Bilio-digestive anastomosis, using a bowel loop as biliary reservoir, is prone to acute and chronic cholangitis and the hepatic-biliary scintigraphy can identify the stasis in a malfunctioning bowel loop, which is a major risk factor.

1.1.5 Main Indications

Functional assessment of biliary function/postsurgical hyperplasia

Biliary atresia

Integrity of biliary tree/biliary extravasation

Acute cholecystitis

Patency of bilio-enteric surgical anastomosis

Enterogastric reflux

1.2 Liver PET Studies

Positron-emission tomography (PET) uses positron-emitting radiopharmaceuticals and plays a crucial role in many diagnostic protocols, particularly in oncology, where the most widely used tracer is 18F-fluoro-deoxy-glucose (18F-FDG). PET scans are typical hybrid examinations, obtained on a combined PET and CT scanner (PET/CT). In recent years the first clinical hybrid PET/MR scanners have been introduced, opening exciting perspectives.

18F-FDG depicts the glucose metabolism and shows a physiologic uptake in the liver parenchyma. Therefore, it is useful to identify lesions with metabolic activity greater than the surrounding liver, as in the case of most metastatic lesions and in cholangiocarcinoma.
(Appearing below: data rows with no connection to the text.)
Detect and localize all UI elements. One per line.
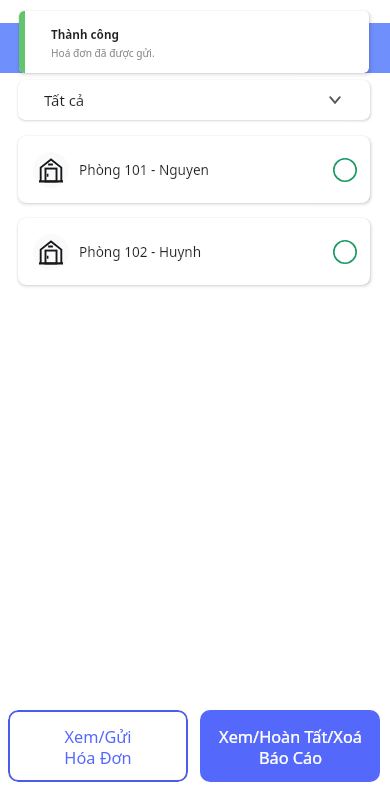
staticText: Thành công bbox=[51, 26, 119, 42]
staticText: Phòng 101 - Nguyen bbox=[79, 160, 210, 179]
staticText: Phòng 102 - Huynh bbox=[79, 242, 202, 261]
button[interactable]: Tất cả bbox=[18, 80, 370, 120]
staticText: Xem/Gửi Hóa Đơn bbox=[64, 726, 132, 769]
button[interactable]: Xem/Hoàn Tất/Xoá Báo Cáo bbox=[200, 710, 380, 782]
button[interactable]: Phòng 101 - Nguyen bbox=[18, 136, 370, 203]
button[interactable]: Xem/Gửi Hóa Đơn bbox=[8, 710, 188, 782]
button[interactable]: Thành công bbox=[19, 11, 369, 73]
other: Status bbox=[333, 240, 357, 264]
button[interactable]: Phòng 102 - Huynh bbox=[18, 218, 370, 285]
staticText: Tất cả bbox=[44, 90, 85, 110]
staticText: Xem/Hoàn Tất/Xoá Báo Cáo bbox=[219, 726, 362, 769]
other: Expand bbox=[329, 96, 341, 104]
staticText: Hoá đơn đã được gửi. bbox=[51, 46, 155, 60]
other: Status bbox=[333, 158, 357, 182]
The glycolytic activity of hepatocellular carcinoma (HCC) does not differ, in many cases, from the normal liver metabolism, but increases significantly in high-grade lesions, when the tumor becomes more aggressive and is less differentiated. Therefore, the degree of 18F-FDG uptake corresponds roughly to the aggressiveness of HCC and can contribute to the grading of the disease.
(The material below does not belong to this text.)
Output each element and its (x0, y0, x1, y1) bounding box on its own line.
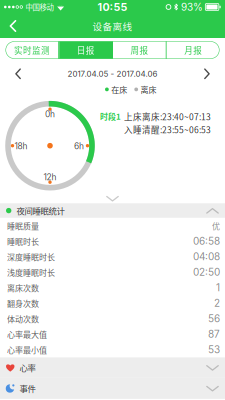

Labelled choline, either with 11C or with 18F, detects low-grade HCC and has been proposed to stage at least the more complex cases of HCC, particularly aiming at extrahepatic disease.
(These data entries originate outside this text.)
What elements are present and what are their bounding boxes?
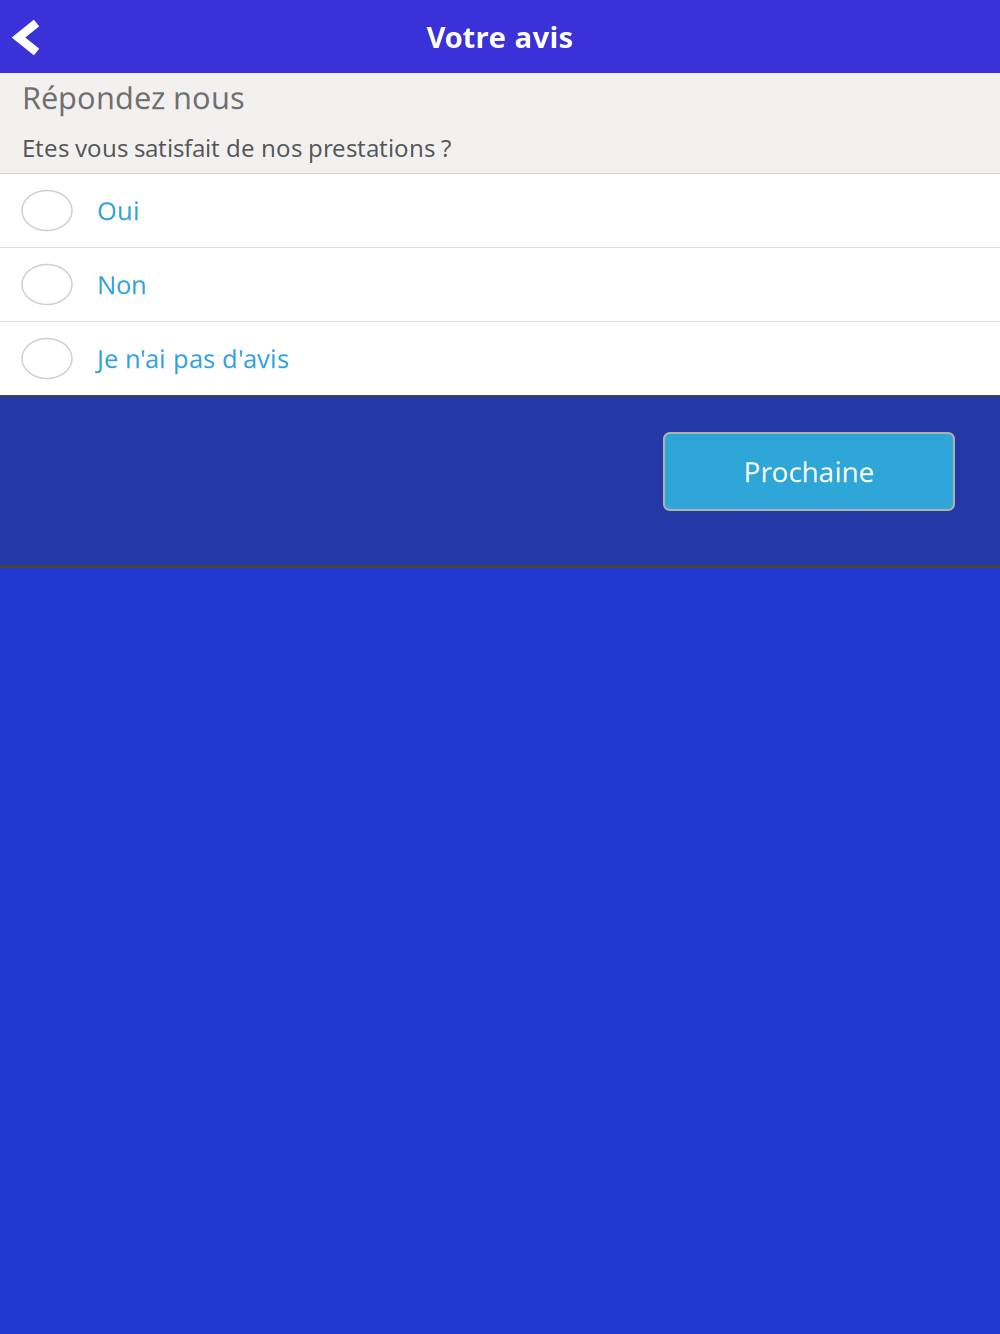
staticText: Etes vous satisfait de nos prestations ? (22, 132, 451, 164)
staticText: Non (97, 268, 147, 301)
button[interactable]: Prochaine (664, 433, 954, 510)
staticText: Prochaine (744, 453, 874, 490)
button[interactable]: Non (0, 248, 1000, 321)
button[interactable]: Je n'ai pas d'avis (0, 322, 1000, 395)
staticText: Répondez nous (22, 77, 245, 118)
staticText: Oui (97, 194, 140, 227)
button[interactable]: Back (0, 0, 53, 73)
staticText: Votre avis (426, 17, 574, 56)
button[interactable]: Oui (0, 174, 1000, 247)
staticText: Je n'ai pas d'avis (97, 342, 289, 375)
18F-FDG and labelled choline are ideal candidates for the characterization of doubtful hepatic lesions, as is the case in multifocal disease after treatment, whether by TACE or by microwave ablation. The introduction of hybrid PET/MR scanners opens further perspectives in this evolving field.

Metastatic liver involvement at diagnosis is frequent in neuroendocrine tumors arising in the gastroenteric tract or in the pancreas (NET-GEP). NET-GEP metastasis shows a variable uptake of 18F-FDG, which is proportional to their aggressiveness. The same holds true for the primary tumor, which is often very small. Somatostatin receptors (SSR) are highly expressed in the vast majority of NET-GEP and radiolabelled compounds have been targeted both to their diagnosis and treatment. The most efficient PET radiopharmaceuticals are the DOTA compounds (DOTATOC, DOTANOC, and DOTANOE), labelled with 68Ga. They share a high affinity for the SSR-2, which is widely expressed in NET-GEP and represents an excellent opportunity for the evaluation of the primary tumor and of the metastatic disease, including the liver.

The treatment of metastatic NET-GEP is often difficult, even if they are often slow-growing tumors, because the disease can be already diffuse at the diagnosis. Radiometabolic therapy can control the disease with very limited side effects, using for instance DOTATE labeled with a beta-emitter (177 LU). The integrated approach of lesion characterization and radio-metabolic treatment represents a classical example of theranostics.